Pandora shares reached their highest mark in over two years when they peaked at $21.00 on Tuesday. The company’s shares have not been that high since they hit $21.20 on July 1, 2011. The all-time high was $26 on the first day of trading, June 15, 2011.

The shares’ gain is a positive sign for the music business. It’s not that Pandora is suddenly turning a profit — it still posts a net loss rather than a new profit. But the gain in share price reflects the fact that certain elements important to the music industry’s future — mobile growth, the maturing of mobile advertising and adoption of digital services — are falling into place.
 
The “wisdom of the crowd" — the opinions of analysts and investors — says the business model appears to be working. The rise in Pandora's share price reflects the fact the company has taken measured steps that should lead to profitability. Pandora has created a product used by over 71 million people every month. It has built a large ad sales team. Its audience data, compiled by Triton Digital, is now integrated into the most common ad-buying platforms, STRATA and Mediaocean. And the company is improving the way it monetizes listening on mobile devices.

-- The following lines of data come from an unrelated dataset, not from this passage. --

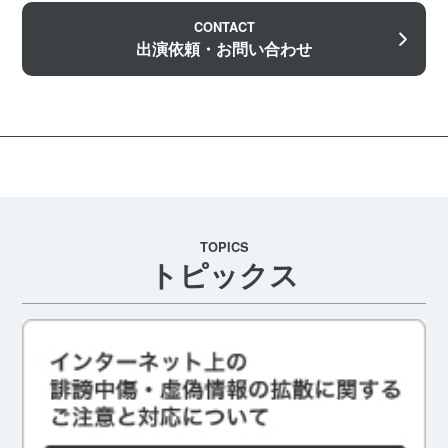
CONTACT
出演依頼・お問い合わせ
TOPICS
トピックス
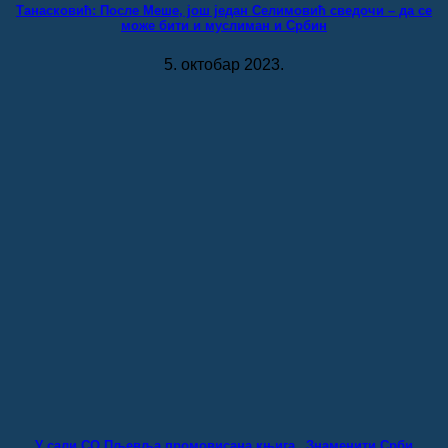
Танасковић: После Меше, још један Селимовић сведочи – да се
може бити и муслиман и Србин
5. октобар 2023.
У сали СО Пљевља промовисана књига „Знаменити Срби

A successful Pandora would be meaningful to the music business as a whole. Here are three reasons why:
 
1. Digital music isn't entirely a fool's errand. The high costs and low margins of digital music certainly have their critics. Pandora itself is attempting to lower its royalties as a percent of revenue (royalties accounted for 66% of revenue in the quarter ended April 30th). Perhaps less onerous licensing terms would attract more companies. But the digital music landscape will always be littered with the corpses of failed ventures. There will be a handful of winners — big winners — who achieve enough scale to make a tough business model work.
 
2. Success by one company grows the market and attracts new competitors. Apple's upcoming entry into the Internet radio market could be viewed as a threat to Pandora and other services. But in a larger sense, iTunes Radio confirms the potential of the Internet radio market. As a result, advertisers may have improved opinions on Internet radio and shift to it a greater share of their ad budget. The subscription market could see something similar. The closer Spotify and another subscription services get to the mainstream, the more likely large companies like Apple will be to enter the market.
 
3. A shift away broadcast radio listening is good for labels and artists. They may miss the promotional punch delivered by broadcast radio, but artists and labels don't get paid for play on broadcast radio. Internet radio, and subscription services' radio features, pay artists and labels when people listen. Thus, labels and artists are better off when listening is shifted from broadcast radio to digital platforms. (There's a bit of nuance here because broadcast and Internet radio are interconnected. Internet radio may not be fully embraced by broadcast radio until they pay lower streaming royalties. Lower streaming royalties could be the result of an agreement to pay for plays on broadcast radio.)
 
Digital music is a tough business. There will be far more losers than winners, but the winners will set the stage for future winners and help shape the future of the music business. Pandora shares, which closed at $19.85 on Thursday, suggest the company will be one of those few winners.